▶ [AIM OF THE EXERCISE]:
Among the entries below, find the lines with the word "creditului" and return them.
Top of MATERIAL FOR THIS TASK
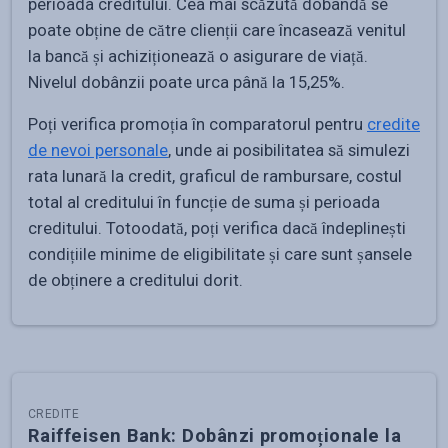
perioada creditului. Cea mai scăzută dobândă se
poate obține de către clienții care încasează venitul
la bancă și achiziționează o asigurare de viață.
Nivelul dobânzii poate urca până la 15,25%.
Poți verifica promoția în comparatorul pentru
credite
de nevoi personale
, unde ai posibilitatea să simulezi
rata lunară la credit, graficul de rambursare, costul
total al creditului în funcție de suma și perioada
creditului. Totoodată, poți verifica dacă îndeplinești
condițiile minime de eligibilitate și care sunt șansele
de obținere a creditului dorit.
CREDITE
Raiffeisen Bank: Dobânzi promoționale la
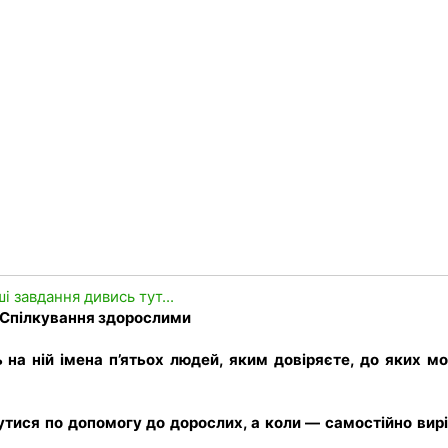
ші завдання дивись тут...
. Спілкування з
дорослими
 на ній імена п’ятьох людей, яким довіряєте, до яких м
рнутися по допомогу до дорослих, а коли — самостійно вир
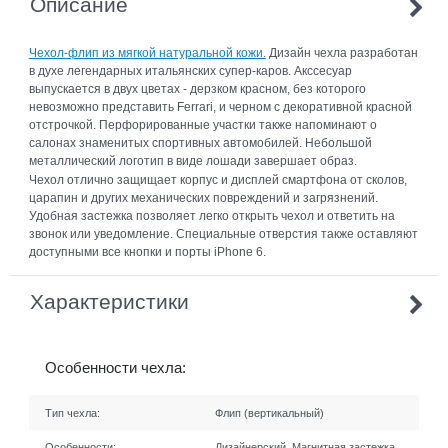
Описание
Чехол-флип из мягкой натуральной кожи.
Дизайн чехла разработан
в духе легендарных итальянских супер-каров. Акссесуар
выпускается в двух цветах - дерзком красном, без которого
невозможно представить Ferrari, и черном с декоративной красной
отстрочкой. Перфорированные участки также напоминают о
салонах знаменитых спортивных автомобилей. Небольшой
металлический логотип в виде лошади завершает образ.
Чехол отлично защищает корпус и дисплей смартфона от сколов,
царапин и других механических повреждений и загрязнений.
Удобная застежка позволяет легко открыть чехол и ответить на
звонок или уведомление. Специальные отверстия также оставляют
доступными все кнопки и порты iPhone 6.
Характеристики
Особенности чехла:
Тип чехла:
Флип (вертикальный)
Особенности:
Дизайнерский, Магнитная застежка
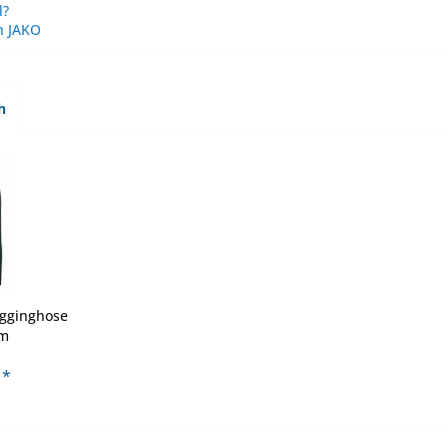
l?
n JAKO
h
ogginghose
um
 *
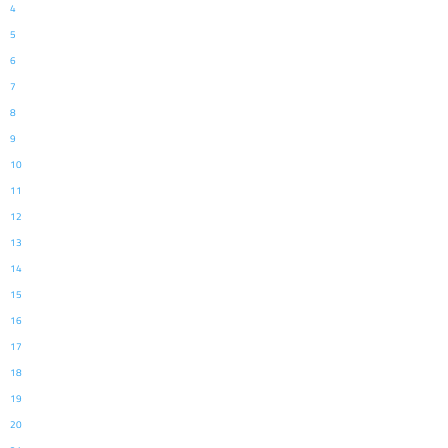
4
5
6
7
8
9
10
11
12
13
14
15
16
17
18
19
20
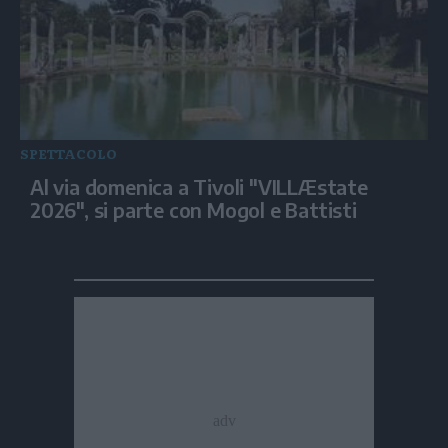
SPETTACOLO
Al via domenica a Tivoli "VILLÆstate
2026", si parte con Mogol e Battisti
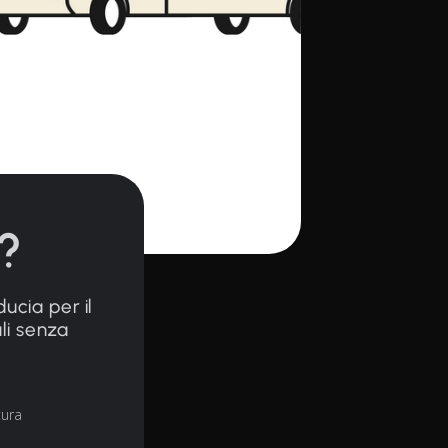
?
ducia per il
ali senza
tura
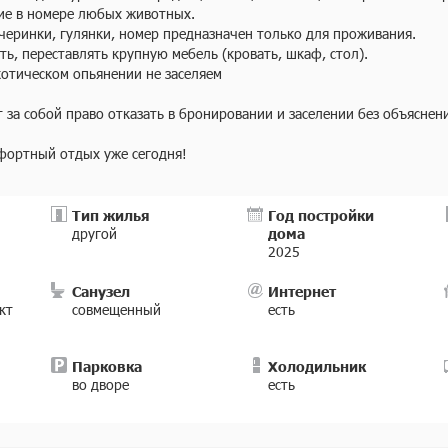
е в номере любых животных.

еринки, гулянки, номер предназначен только для проживания.

ь, переставлять крупную мебель (кровать, шкаф, стол).

отическом опьянении не заселяем

 за собой право отказать в бронировании и заселении без объяснени
фортный отдых уже сегодня!
Тип жилья
Год постройки
другой
дома
2025
Санузел
Интернет
кт
совмещенный
есть
Парковка
Холодильник
во дворе
есть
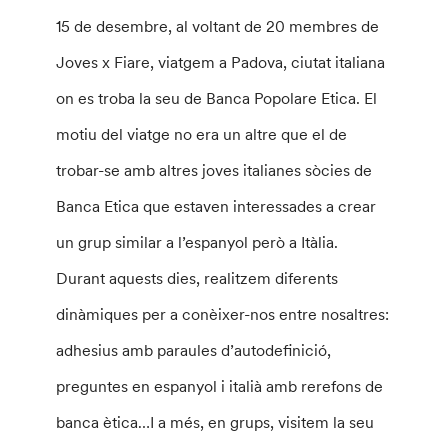
15 de desembre, al voltant de 20 membres de
Joves x
Fiare
, viatgem a
Padova
, ciutat italiana
on es troba la seu de Banca
Popolare
Etica
. El
motiu del viatge no era un altre que el de
trobar-se amb altres joves italianes sòcies de
Banca
Etica
que estaven interessades a crear
un grup similar a l’espanyol però a Itàlia.
Durant aquests dies, realitzem diferents
dinàmiques per a conèixer-nos entre nosaltres:
adhesius amb paraules d’autodefinició,
preguntes en espanyol i italià amb rerefons de
banca ètica
…I
a més, en grups, visitem la seu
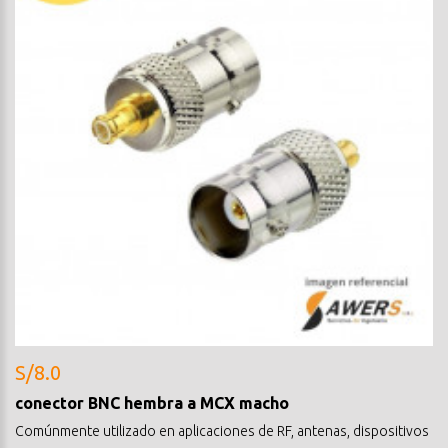
S/8.0
conector BNC hembra a MCX macho
Comúnmente utilizado en aplicaciones de RF, antenas, dispositivos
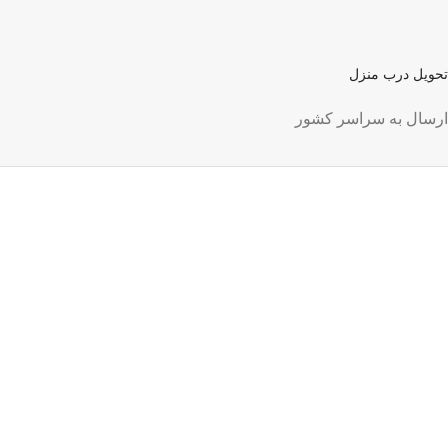
تحویل درب منزل
ارسال به سراسر کشور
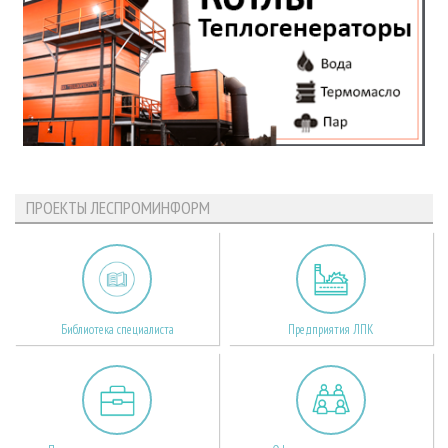
ПРОЕКТЫ ЛЕСПРОМИНФОРМ
Библиотека специалиста
Предприятия ЛПК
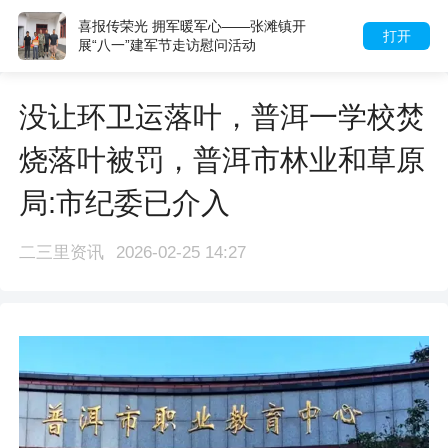
喜报传荣光 拥军暖军心——张滩镇开
打开
展“八一”建军节走访慰问活动
没让环卫运落叶，普洱一学校焚
烧落叶被罚，普洱市林业和草原
局:市纪委已介入
二三里资讯
2026-02-25 14:27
Bottom of MATERIAL FOR THIS TASK
▶ [RESULT FOR THIS TASK]:
perioada creditului. Cea mai scăzută dobândă se
total al creditului în funcție de suma și perioada
creditului. Totoodată, poți verifica dacă îndeplinești
de obținere a creditului dorit.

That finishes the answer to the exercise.